Abnormal levels of stress hormones such as adrenaline and cortisol are associated with a variety of mental health disorders, including depression and post-traumatic stress disorder (PTSD). MIT researchers have now found a way to control the release of these hormones from the adrenal glands, using magnetic nanoparticles.
This approach can help scientists learn more about how hormone release affects mental health, and ultimately can offer new ways to treat hormone-related disorders, the researchers said.
“We are looking for ways we can study and ultimately treat stress disorders by modulating the function of peripheral organs, rather than doing something very invasive in the central nervous system,” said Polina Anikeeva, an MIT professor in the fields of science and engineering of materials and brain and cognitive science .
To achieve control over hormone release, Dekel Rosenfeld, an MIT-Technion postdoc in the Anikeeva group, has developed special magnetic nanoparticles that can be injected into the adrenal glands. When exposed to a weak magnetic field, the particles heat up a little, activating heat-responsive channels that trigger hormone release. This technique can be used to stimulate organs deep in the body with minimal invasion.
Anikeeva and Alik Widge, assistant professor of psychiatry at the University of Minnesota and former researchers at the MIT Picower Institute for Learning and Memory, are senior authors of the study. Rosenfeld is the lead author of the paper, which appears today in Progress of Science.
The Anikeeva Laboratory has previously designed several magnetic nano materials, including particles that can release drugs at the right time at certain locations in the body.
In the new study, the research team wanted to explore the idea of treating brain disorders by manipulating organs that are outside the central nervous system but affecting them through hormone release. One well-known example is the hypothalamic-pituitary-adrenal (HPA) axis, which regulates the stress response in mammals. Hormones secreted by the adrenal glands, including cortisol and adrenaline, play an important role in depression, stress, and anxiety.

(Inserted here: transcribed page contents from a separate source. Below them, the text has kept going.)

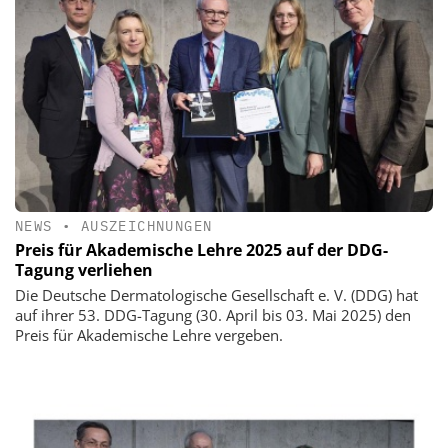
NEWS
•
AUSZEICHNUNGEN
Preis für Akademische Lehre 2025 auf der DDG-
Tagung verliehen
Die Deutsche Dermatologische Gesellschaft e. V. (DDG) hat
auf ihrer 53. DDG-Tagung (30. April bis 03. Mai 2025) den
Preis für Akademische Lehre vergeben.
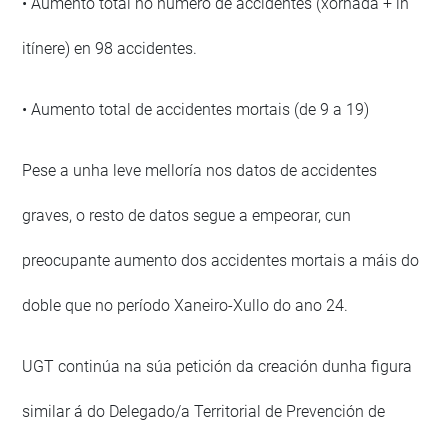
• Aumento total no número de accidentes (xornada + in
itínere) en 98 accidentes.
• Aumento total de accidentes mortais (de 9 a 19)
Pese a unha leve melloría nos datos de accidentes
graves, o resto de datos segue a empeorar, cun
preocupante aumento dos accidentes mortais a máis do
doble que no período Xaneiro-Xullo do ano 24.
UGT continúa na súa petición da creación dunha figura
similar á do Delegado/a Territorial de Prevención de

“Some disorders that we consider neurological may be treatable from the periphery, if we can learn to modulate local circuits rather than return to global circuits in the central nervous system,” said Anikeeva, who is a member of the MIT Research Laboratory. Electronics and the McGovern Institute for Brain Research.
As a target to stimulate hormone release, the researchers cut the ion channels which control the flow of calcium to adrenal cells. These ion channels can be activated by various stimuli, including heat. When calcium flows through open channels into adrenal cells, cells start pumping hormones. “If we want to modulate the release of these hormones, we must be able to modulate the entry of calcium into adrenal cells,” Rosenfeld said.
Unlike previous studies in the Anikeeva group, in this study magnetothermal stimulation was applied to modulate cell function without artificially introducing any genes.
To stimulate these heat-sensitive channels, which naturally occur in adrenal cells, the researchers designed nanoparticles made of magnetite, a type of iron oxide that forms tiny magnetic crystals about 1/5000 the thickness of human hair. In mice, they found these particles could be injected directly into the adrenal gland and remained there for at least six months. When mice are exposed to a weak magnetic field – around 50 militesla, 100 times weaker than the field used for magnetic resonance imaging (MRI) – the particles heat up around 6 degrees Celsius, enough to trigger calcium channels to open without damaging the surrounding tissue.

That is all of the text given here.